Le débourbage : Après le pressurage, le moût (jus) et le marc (parties solides) sont placés dans une cuve. Le moût est généralement débourbé, c'est à dire qu'on le clarifie en le séparant des parties solides (pellicules, pépins, rafles) . Cette opération dure habituellement entre 12 et 24 heures, en fonction du type de récolte (manuelle ou mécanique). 

La fermentation alcoolique : Le moût clair obtenu est placé en cuve où la fermentation alcoolique (transformation des sucres en alcool grâce à l'intervention des levures) s’effectue sous une température contrôlée moyenne comprise en 18°C et 22°C. La maîtrise des températures de fermentation a été l’une des évolutions les plus marquantes des 30 dernières années, elle permet des fermentations longues et donne des arômes plus fins et plus intenses. 

L'élevage : A la fin de la fermentation, le vin est laissé sur ses lies fines.  Les premières cuvées sont mises en bouteille au printemps après les opérations de clarification et de stabilisation. Les vins plus complexes attendent près d’un an avant l’embouteillage.

VINIFICATION DES ROUGES 

L'éraflage : La vendange est égrappée partiellement ou totalement. 
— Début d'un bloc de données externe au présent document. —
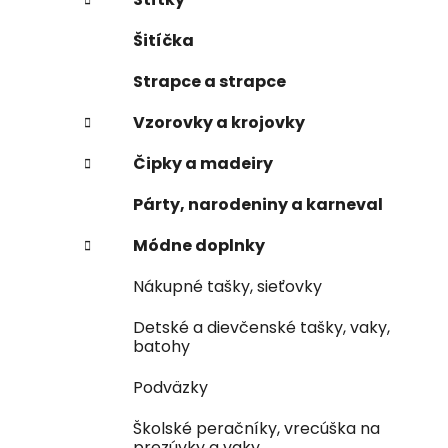
Šitíčka
Strapce a strapce
Vzorovky a krojovky
Čipky a madeiry
Párty, narodeniny a karneval
Módne doplnky
Nákupné tašky, sieťovky
Detské a dievčenské tašky, vaky,
batohy
Podväzky
Školské peračníky, vrecúška na
prezúvky a vaky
La macération et la fermentation alcoolique : Les raisins sont mis en cuve pour la macération pré-fermentaire qui permet d'extraire la couleur, les tanins et les arômes. La conduite des cuvaisons varie en fonction du vin que veut obtenir le vigneron. Plus la cuvaison est longue, plus le vin est concentré. A l’inverse, quand on cherche à produire un vin plus léger, les macérations sont plus courtes et les opérations de remontage, de pigeage ou de délestage (procédés qui consistent à concentrer les moûts), peu nombreuses. La fermentation dure entre 7 et 10 jours, le jus est maintenu entre 22 et 30°C.

L'assemblage : Après cette macération, on décuve et on presse le marc restant dans la cuve. On obtient alors le "vin de presse" qu'on assemble au "vin de goutte" (moût). 

La fermentation malolactique : Les vins sont ensuite encuvés ou mis en tonneau pour la fin de la fermentation alcoolique. La fermentation malolactique peut démarrer. Elle consiste à transformer l'acide malique en acide lactique par l'intervention des bactéries lactiques. L'objectif de cette fermentation est de diminuer l'acidité du vin et de produire des arômes lactés/beurrés. Elle a lieu généralement au printemps ou pendant l’été suivant la récolte. 

L'élevage : Une fois la fermentation malolactique achevée, le vin est laissé en élevage. Quelques soutirages peuvent intervenir durant les différentes phases de clarification. La majorité des mises en bouteilles interviennent à l’automne. Les premières peuvent se faire dès le printemps. 

VINIFICATION DES ROSÉS

Le pressurage ou macération : Les vins rosés sont généralement obtenus par pressurage direct, moins souvent par saignée (macération de quelques heures). Le temps de contact du jus avec la pellicule est court, d’où des couleurs très légères.

Les fermentations sont ensuite conduites de la même manière que les blancs, c’est à dire en contrôlant les températures entre 18 et 22°C.
Les rosés de pressurage sont frais, élégants aux arômes de fruits blancs. Les rosés de saignée développent souvent un caractère plus vineux.